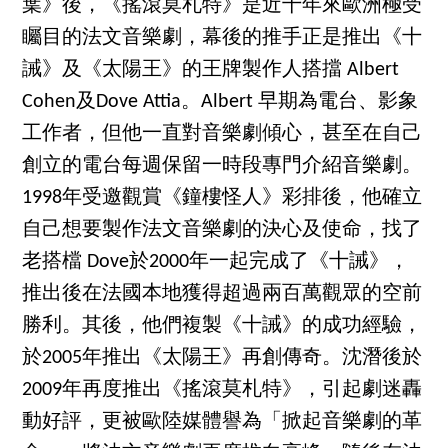
葉》後，《搖滾莫札特》是近十年來歐洲極受
矚目的法文音樂劇，幕後的推手正是推出《十
誡》及《太陽王》的王牌製作人搭擋 Albert
Cohen及Dove Attia。Albert 早期為電台、影象
工作者，但他一直對音樂劇傾心，甚至在自己
創立的電台每週保留一時段專門介紹音樂劇。
1998年受邀觀賞《鐘樓怪人》彩排後，他確立
自己想要製作法文音樂劇的決心及使命，找了
老搭檔 Dove於2000年一起完成了《十誡》，
推出後在法國本地獲得超過兩百萬觀眾的空前
勝利。其後，他們複製《十誡》的成功經驗，
於2005年推出《太陽王》再創傳奇。沈潛後於
2009年再度推出《搖滾莫札特》，引起劇迷轟
動好評，更被歐陸媒體譽為「掀起音樂劇的革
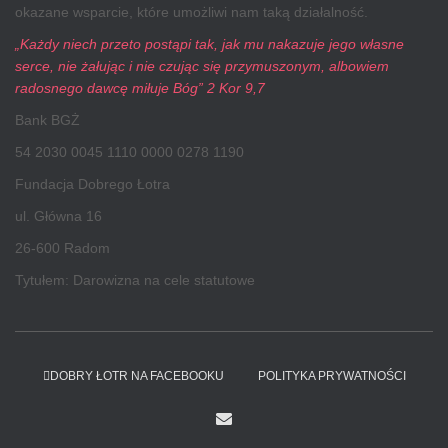
okazane wsparcie, które umożliwi nam taką działalność.
„Każdy niech przeto postąpi tak, jak mu nakazuje jego własne
serce, nie żałując i nie czując się przymuszonym, albowiem
radosnego dawcę miłuje Bóg” 2 Kor 9,7
Bank BGŻ
54 2030 0045 1110 0000 0278 1190
Fundacja Dobrego Łotra
ul. Główna 16
26-600 Radom
Tytułem: Darowizna na cele statutowe
DOBRY ŁOTR NA FACEBOOKU
POLITYKA PRYWATNOŚCI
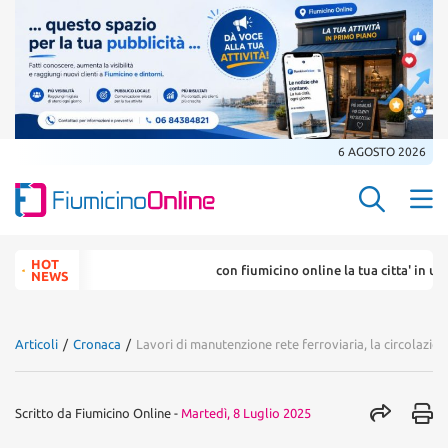
6 AGOSTO 2026
Search Butt
Search
HOT
con fiumicino online la tua citta' in un ... click
for:
NEWS
Articoli
/
Cronaca
/
Lavori di manutenzione rete ferroviaria, la circolazion
Scritto da
Fiumicino Online
-
Martedì, 8 Luglio 2025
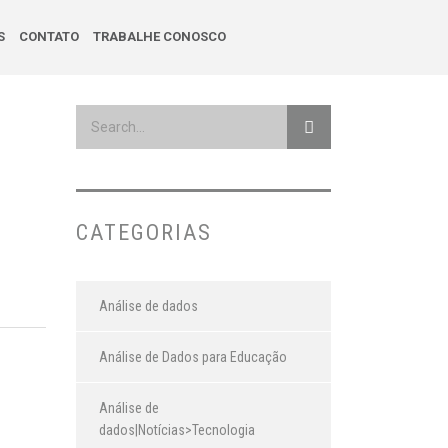
S
CONTATO
TRABALHE CONOSCO
CATEGORIAS
Análise de dados
Análise de Dados para Educação
Análise de
dados|Notícias>Tecnologia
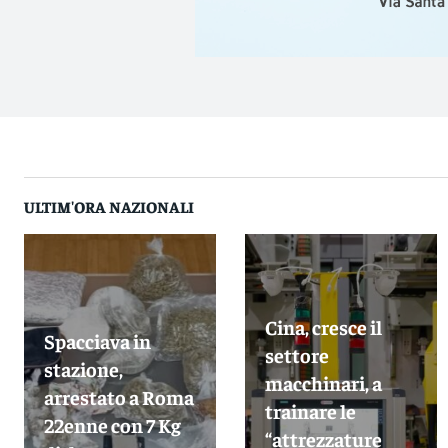
ULTIM'ORA NAZIONALI
Cina, cresce il
Spacciava in
settore
stazione,
macchinari, a
arrestato a Roma
trainare le
22enne con 7 Kg
“attrezzature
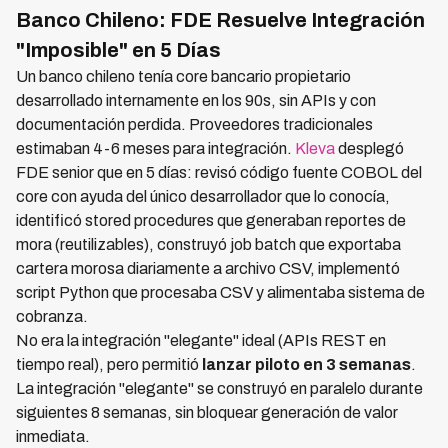
Banco Chileno: FDE Resuelve Integración
"Imposible" en 5 Días
Un banco chileno tenía core bancario propietario
desarrollado internamente en los 90s, sin APIs y con
documentación perdida. Proveedores tradicionales
estimaban 4-6 meses para integración.
Kleva
desplegó
FDE senior que en 5 días: revisó código fuente COBOL del
core con ayuda del único desarrollador que lo conocía,
identificó stored procedures que generaban reportes de
mora (reutilizables), construyó job batch que exportaba
cartera morosa diariamente a archivo CSV, implementó
script Python que procesaba CSV y alimentaba sistema de
cobranza.
No era la integración "elegante" ideal (APIs REST en
tiempo real), pero permitió
lanzar piloto en 3 semanas
.
La integración "elegante" se construyó en paralelo durante
siguientes 8 semanas, sin bloquear generación de valor
inmediata.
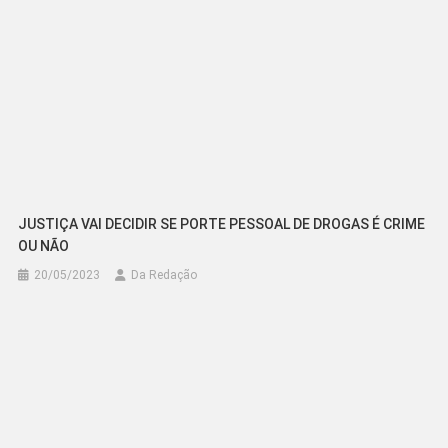
JUSTIÇA VAI DECIDIR SE PORTE PESSOAL DE DROGAS É CRIME
OU NÃO
20/05/2023
Da Redação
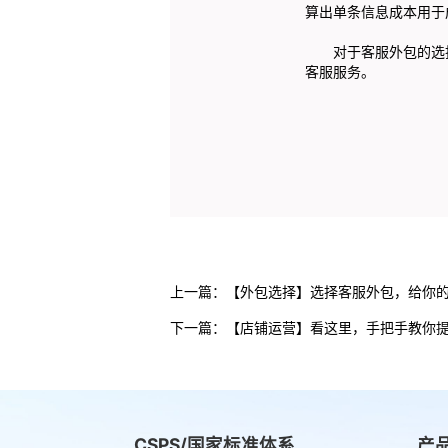
算出单条信息成本用于
对于客服外包的选择
客服服务。
上一篇：
【外包选择】选择客服外包，给你
下一篇：
【店铺运营】看这里，手把手教你
CSPS/国家标准体系
产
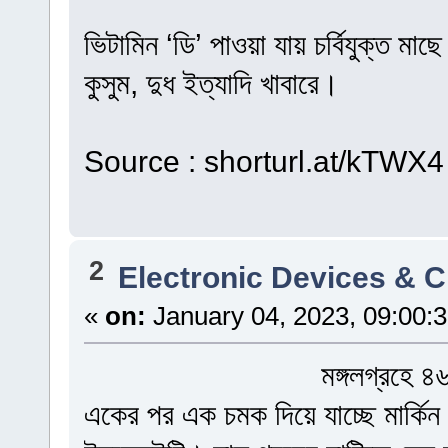
ভিটামিন ‘ডি’ পাওয়া যায় চর্বিযুক্ত 
কুসুম, দুধ ইত্যাদি খাবারে।
Source : shorturl.at/kTWX4
2
Electronic Devices & Ci
«
on:
January 04, 2023, 09:00:
মঙ্গলগ্রহে ৪৬
একের পর এক চমক দিয়ে যাচ্ছে মার্কিন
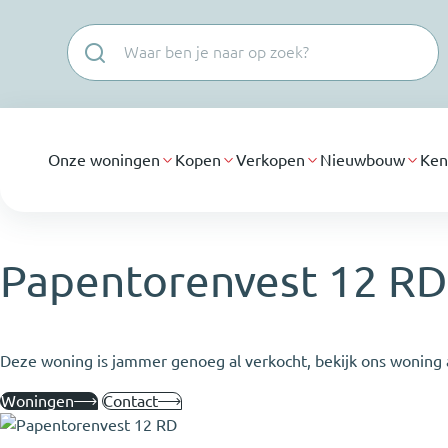
Navigatie overslaan
Onze woningen
Kopen
Verkopen
Nieuwbouw
Ken
Papentorenvest 12 RD
Deze woning is jammer genoeg al verkocht, bekijk ons woning 
Woningen
Contact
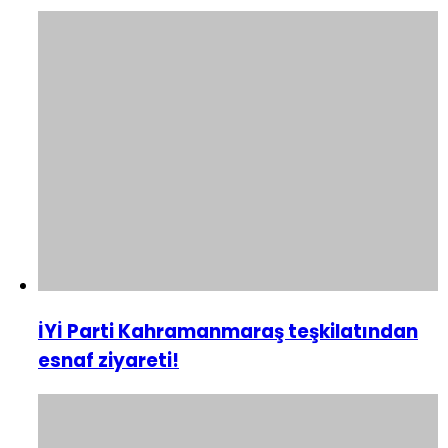
İYİ Parti Kahramanmaraş teşkilatından
esnaf ziyareti!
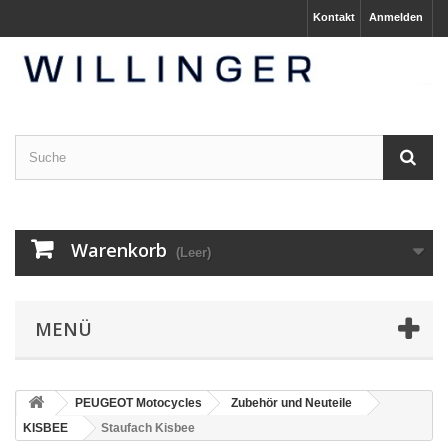
Kontakt
Anmelden
Warenkorb
(Leer)
MENÜ
PEUGEOT Motocycles
Zubehör und Neuteile
KISBEE
Staufach Kisbee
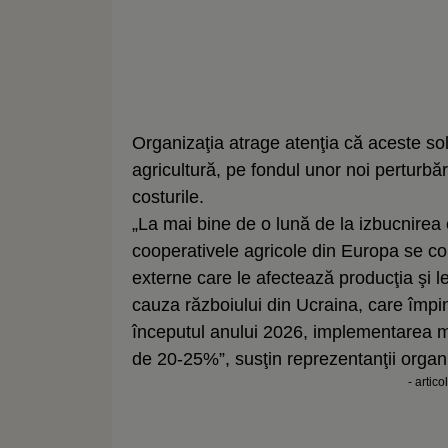
Organizaţia atrage atenţia că aceste solic
agricultură, pe fondul unor noi perturbă
costurile.
„La mai bine de o lună de la izbucnirea co
cooperativele agricole din Europa se co
externe care le afectează producţia şi le 
cauza războiului din Ucraina, care împin
începutul anului 2026, implementarea
de 20-25%”, susţin reprezentanţii organi
- artico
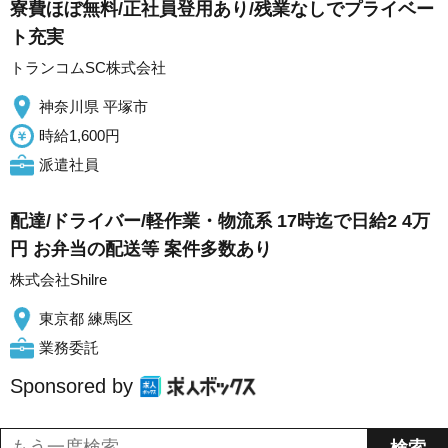
寮費ほぼ無料/正社員登用あり/残業なしでプライベー
ト充実
トランコムSC株式会社
神奈川県 平塚市
時給1,600円
派遣社員
配達/ドライバー/軽作業・物流系 17時迄で日給2 4万
円 お弁当の配送等 案件多数あり
株式会社Shilre
東京都 練馬区
業務委託
Sponsored by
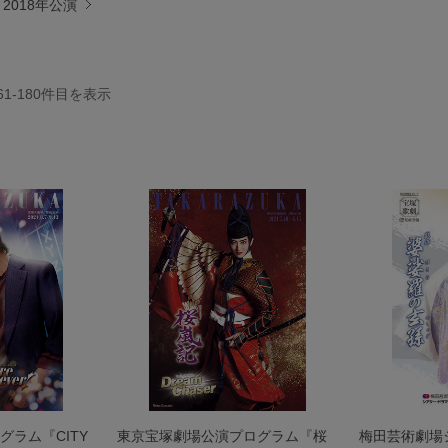
2018年公演
61-180
件目を表示
ラム『CITY
東京宝塚劇場公演プログラム『桜
梅田芸術劇場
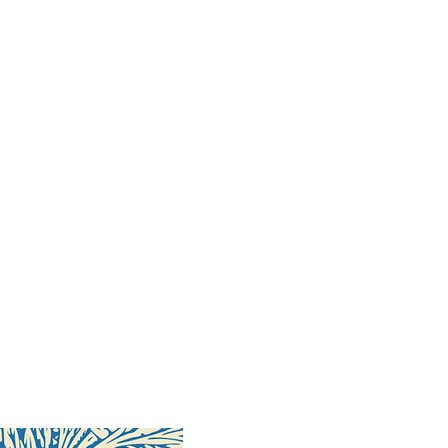
 pages
révisée :
mai 2017
17-97-4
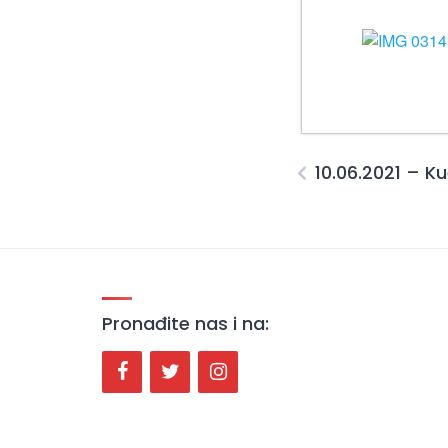
10.06.2021 – K
Pronađite nas i na:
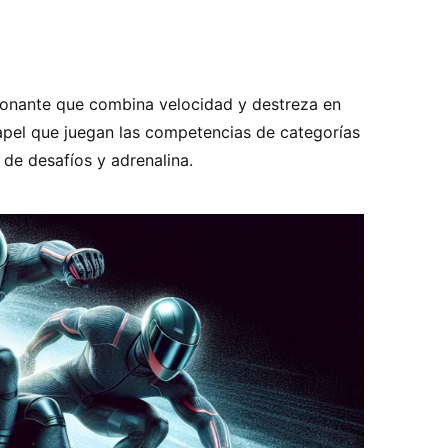
ionante que combina velocidad y destreza en
apel que juegan las competencias de categorías
a de desafíos y adrenalina.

----------

DIRECTIONS FOR THIS TASK
Please retype all of the material exactly, skipping whatever images it holds.

SOLUTION
葉》後，《搖滾莫札特》是近十年來歐洲極受
矚目的法文音樂劇，幕後的推手正是推出《十
誡》及《太陽王》的王牌製作人搭擋 Albert
Cohen及Dove Attia。Albert 早期為電台、影象
工作者，但他一直對音樂劇傾心，甚至在自己
創立的電台每週保留一時段專門介紹音樂劇。
1998年受邀觀賞《鐘樓怪人》彩排後，他確立
自己想要製作法文音樂劇的決心及使命，找了
老搭檔 Dove於2000年一起完成了《十誡》，
推出後在法國本地獲得超過兩百萬觀眾的空前
勝利。其後，他們複製《十誡》的成功經驗，
於2005年推出《太陽王》再創傳奇。沈潛後於
2009年再度推出《搖滾莫札特》，引起劇迷轟
動好評，更被歐陸媒體譽為「掀起音樂劇的革
okazane wsparcie, które umożliwi nam taką działalność.
„Każdy niech przeto postąpi tak, jak mu nakazuje jego własne
serce, nie żałując i nie czując się przymuszonym, albowiem
radosnego dawcę miłuje Bóg” 2 Kor 9,7
Bank BGŻ
54 2030 0045 1110 0000 0278 1190
Fundacja Dobrego Łotra
ul. Główna 16
26-600 Radom
Tytułem: Darowizna na cele statutowe
DOBRY ŁOTR NA FACEBOOKU
POLITYKA PRYWATNOŚCI
6 AGOSTO 2026
Search Butt
Search
HOT
con fiumicino online la tua citta' in un ... click
for:
NEWS
Articoli
/
Cronaca
/
Lavori di manutenzione rete ferroviaria, la circolazion
Scritto da
Fiumicino Online
-
Martedì, 8 Luglio 2025
S
CONTATO
TRABALHE CONOSCO
CATEGORIAS
Análise de dados
Análise de Dados para Educação
Análise de
dados|Notícias>Tecnologia
ULTIM'ORA NAZIONALI
Cina, cresce il
Spacciava in
settore
stazione,
macchinari, a
arrestato a Roma
trainare le
22enne con 7 Kg
“attrezzature
Banco Chileno: FDE Resuelve Integración
"Imposible" en 5 Días
Un banco chileno tenía core bancario propietario
desarrollado internamente en los 90s, sin APIs y con
documentación perdida. Proveedores tradicionales
estimaban 4-6 meses para integración.
Kleva
desplegó
FDE senior que en 5 días: revisó código fuente COBOL del
core con ayuda del único desarrollador que lo conocía,
identificó stored procedures que generaban reportes de
mora (reutilizables), construyó job batch que exportaba
cartera morosa diariamente a archivo CSV, implementó
script Python que procesaba CSV y alimentaba sistema de
cobranza.
No era la integración "elegante" ideal (APIs REST en
tiempo real), pero permitió
lanzar piloto en 3 semanas
.
La integración "elegante" se construyó en paralelo durante
siguientes 8 semanas, sin bloquear generación de valor
inmediata.
JUSTIÇA VAI DECIDIR SE PORTE PESSOAL DE DROGAS É CRIME
OU NÃO
20/05/2023
Da Redação
算出单条信息成本用于
对于客服外包的选择
客服服务。
上一篇：
【外包选择】选择客服外包，给你
下一篇：
【店铺运营】看这里，手把手教你
CSPS/国家标准体系
产
ভিটামিন ‘ডি’ পাওয়া যায় চর্বিযুক্ত 
কুসুম, দুধ ইত্যাদি খাবারে।
Source : shorturl.at/kTWX4
2
Electronic Devices & Ci
«
on:
January 04, 2023, 09:00:
মঙ্গলগ্রহে ৪৬
একের পর এক চমক দিয়ে যাচ্ছে মার্কিন
Navigatie overslaan
Onze woningen
Kopen
Verkopen
Nieuwbouw
Ken
Papentorenvest 12 RD
Deze woning is jammer genoeg al verkocht, bekijk ons woning 
Woningen
Contact
İYİ Parti Kahramanmaraş teşkilatından
esnaf ziyareti!
Kontakt
Anmelden
Warenkorb
(Leer)
MENÜ
PEUGEOT Motocycles
Zubehör und Neuteile
KISBEE
Staufach Kisbee
Organizaţia atrage atenţia că aceste solic
agricultură, pe fondul unor noi perturbă
costurile.
„La mai bine de o lună de la izbucnirea co
cooperativele agricole din Europa se co
externe care le afectează producţia şi le 
cauza războiului din Ucraina, care împin
începutul anului 2026, implementarea
de 20-25%”, susţin reprezentanţii organi
- artico
寮費ほぼ無料/正社員登用あり/残業なしでプライベー
ト充実
トランコムSC株式会社
神奈川県 平塚市
時給1,600円
派遣社員
配達/ドライバー/軽作業・物流系 17時迄で日給2 4万
円 お弁当の配送等 案件多数あり
株式会社Shilre
東京都 練馬区
業務委託
Sponsored by
2018年公演
61-180
件目を表示
ラム『CITY
東京宝塚劇場公演プログラム『桜
梅田芸術劇場
 pages
révisée :
mai 2017
17-97-4
10.06.2021 – K
Pronađite nas i na:
ionante que combina velocidad y destreza en
apel que juegan las competencias de categorías
a de desafíos y adrenalina.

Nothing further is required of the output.